The company had increased its focus on the sales of the Revo pacemaker and the Resolute drug-eluting stent after its implantable cardioverter defibrillator (ICD) and spinal businesses declined last year. This was mainly on account of the low hospital budgets and concerns raised about the safety of its ICD device by a medical journal. But its new products have covered these damages to a great extent and helped the company to revive its growth.

Positive prospects ahead

In addition to this, its ICD market in the U.S. has been stabilizing, which is evident from the 5% sequential growth. Moreover, the company gained considerable market share in its ICD business globally. This growth was boosted by its new ICD device known as the Protecta which was launched after its previous device, the Infuse, ran into trouble. The stability of ICD is also a good sign for its peers such as Boston Scientific and St. Jude Medical. Boston Scientific had to struggle from a weak quarter released recently in which its ICD revenue fell 12%. There was no relief for St. Jude as well, as its ICD business was facing problems of low demand and safety issues.

However Medtronic’s emerging market strategy is impressive. According to CEO Omar Ishrak, the primary objective of the company was to pursue global expansion, and under his leadership, the company is moving ahead with its plans.

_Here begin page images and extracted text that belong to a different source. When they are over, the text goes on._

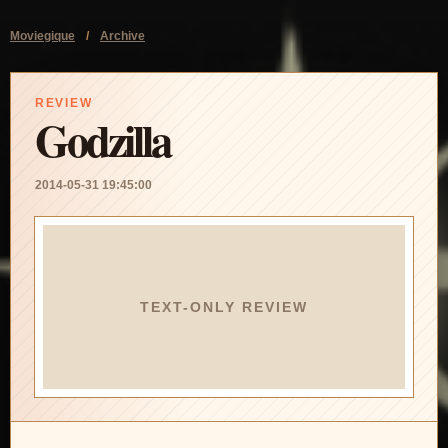
Moviegique
/
Archive
REVIEW
Godzilla
2014-05-31 19:45:00
TEXT-ONLY REVIEW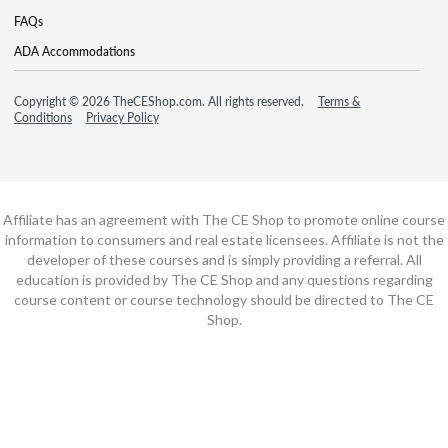
FAQs
ADA Accommodations
Copyright © 2026 TheCEShop.com. All rights reserved.
Terms &
Conditions
Privacy Policy
Affiliate has an agreement with The CE Shop to promote online course
information to consumers and real estate licensees. Affiliate is not the
developer of these courses and is simply providing a referral. All
education is provided by The CE Shop and any questions regarding
course content or course technology should be directed to The CE
Shop.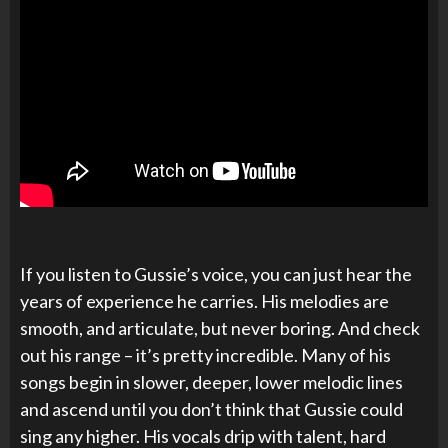
If you listen to Gussie’s voice, you can just hear the
years of experience he carries. His melodies are
smooth, and articulate, but never boring. And check
out his range – it’s pretty incredible. Many of his
songs begin in slower, deeper, lower melodic lines
and ascend until you don’t think that Gussie could
sing any higher. His vocals drip with talent, hard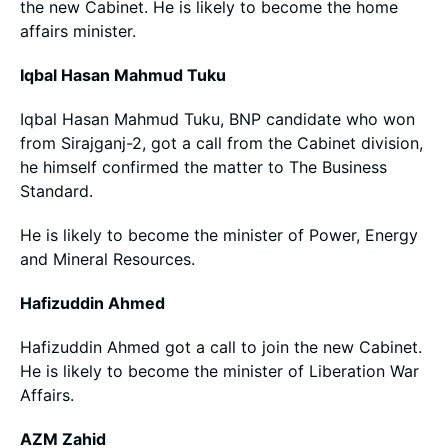
the new Cabinet. He is likely to become the home
affairs minister.
Iqbal Hasan Mahmud Tuku
Iqbal Hasan Mahmud Tuku, BNP candidate who won
from Sirajganj-2, got a call from the Cabinet division,
he himself confirmed the matter to The Business
Standard.
He is likely to become the minister of Power, Energy
and Mineral Resources.
Hafizuddin Ahmed
Hafizuddin Ahmed got a call to join the new Cabinet.
He is likely to become the minister of Liberation War
Affairs.
AZM Zahid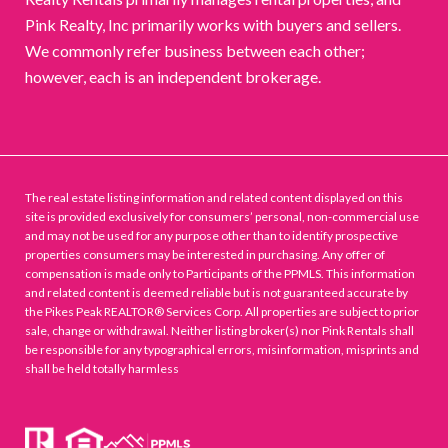
Pink Realty, Inc primarily works with buyers and sellers.
We commonly refer business between each other;
however, each is an independent brokerage.
The real estate listing information and related content displayed on this
site is provided exclusively for consumers’ personal, non-commercial use
and may not be used for any purpose other than to identify prospective
properties consumers may be interested in purchasing. Any offer of
compensation is made only to Participants of the PPMLS. This information
and related content is deemed reliable but is not guaranteed accurate by
the Pikes Peak REALTOR® Services Corp. All properties are subject to prior
sale, change or withdrawal. Neither listing broker(s) nor Pink Rentals shall
be responsible for any typographical errors, misinformation, misprints and
shall be held totally harmless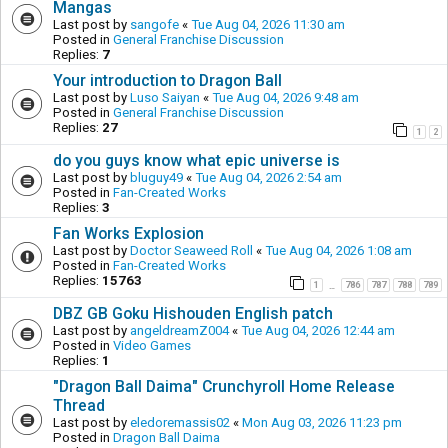
Mangas
Last post by
sangofe
«
Tue Aug 04, 2026 11:30 am
Posted in
General Franchise Discussion
Replies:
7
Your introduction to Dragon Ball
Last post by
Luso Saiyan
«
Tue Aug 04, 2026 9:48 am
Posted in
General Franchise Discussion
Replies:
27
1
2
do you guys know what epic universe is
Last post by
bluguy49
«
Tue Aug 04, 2026 2:54 am
Posted in
Fan-Created Works
Replies:
3
Fan Works Explosion
Last post by
Doctor Seaweed Roll
«
Tue Aug 04, 2026 1:08 am
Posted in
Fan-Created Works
Replies:
15763
1
786
787
788
789
…
DBZ GB Goku Hishouden English patch
Last post by
angeldreamZ004
«
Tue Aug 04, 2026 12:44 am
Posted in
Video Games
Replies:
1
"Dragon Ball Daima" Crunchyroll Home Release
Thread
Last post by
eledoremassis02
«
Mon Aug 03, 2026 11:23 pm
Posted in
Dragon Ball Daima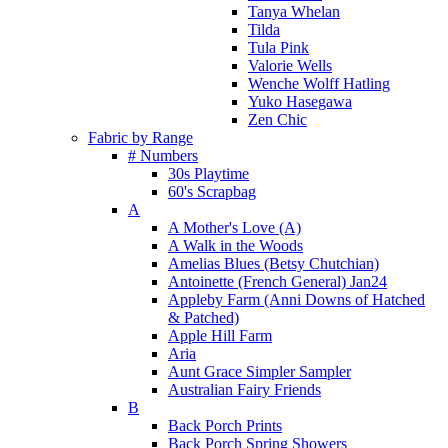
Tanya Whelan
Tilda
Tula Pink
Valorie Wells
Wenche Wolff Hatling
Yuko Hasegawa
Zen Chic
Fabric by Range
# Numbers
30s Playtime
60's Scrapbag
A
A Mother's Love (A)
A Walk in the Woods
Amelias Blues (Betsy Chutchian)
Antoinette (French General) Jan24
Appleby Farm (Anni Downs of Hatched
& Patched)
Apple Hill Farm
Aria
Aunt Grace Simpler Sampler
Australian Fairy Friends
B
Back Porch Prints
Back Porch Spring Showers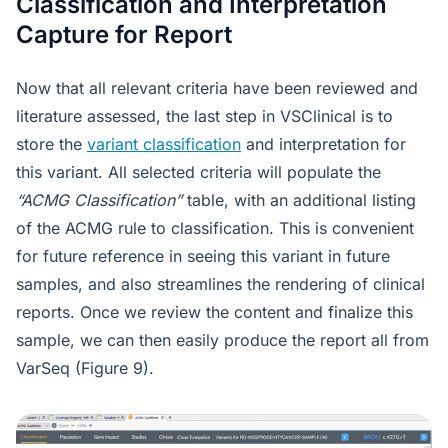
Classification and Interpretation
Capture for Report
Now that all relevant criteria have been reviewed and
literature assessed, the last step in VSClinical is to
store the
variant classification
and interpretation for
this variant. All selected criteria will populate the
“ACMG Classification”
table, with an additional listing
of the ACMG rule to classification. This is convenient
for future reference in seeing this variant in future
samples, and also streamlines the rendering of clinical
reports. Once we review the content and finalize this
sample, we can then easily produce the report all from
VarSeq (Figure 9).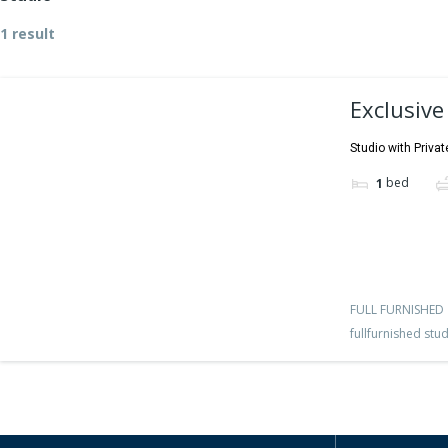
1 result
Exclusive
Studio with Privat
bed
1
FULL FURNISHED
fullfurnished stu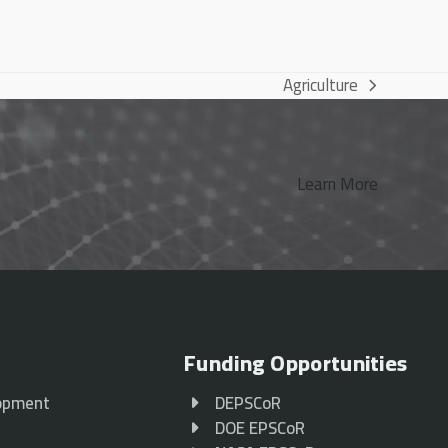
Agriculture
next
post:
Learn More
Funding Opportunities
opment
DEPSCoR
p
DOE EPSCoR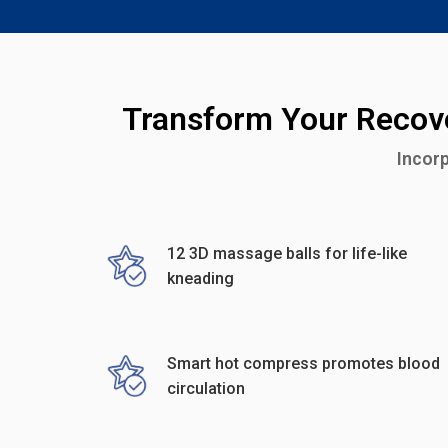
Transform Your Recove
Incorp
12 3D massage balls for life-like
kneading
Smart hot compress promotes blood
circulation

Consequently, it saw a 7% growth in international revenue along with a 20% jump in emerging markets. Medtronic’s international sales have contributed 46% to its results, which is an improvement of around 2% as compared to the previous two quarters. It has been growing its market share in emerging regions on back of the success of its new products.

Medtronic is making tremendous effort to reduce its expenditure. The company plans to shift some of its operations to low cost regions such as India and China. Along with that, it also plans to cut 1,000 positions this year from areas such as Minneapolis and others. To make up for the downsizing, Medtronic will be adding 1,500 jobs this year in emerging markets such as China and India.

Valuation

Compared to its peers, Medtronic looks impressive. The company has a trailing P/E of 10.81, which is better than its peers such as St. Jude, Stryker, and Baxter who sport trailing P/E multiples 15.91, 14.48, and 13.2, respectively. As far as earnings growth is concerned, analysts expect Medtronic to deliver good returns in the future as shown by a forward P/E of 9.55, which is again below its peers mentioned above.

Apart from P/E ratios Medtronic has a better dividend yield as compared to its peers. It gives a dividend of 2.6%, which is matched only by Baxter and is way ahead of the 1.6% given away by Stryker. With a solid history of dividends along with stabilization of its key business and growth in emerging markets, Medtronic seems to be a good investment option.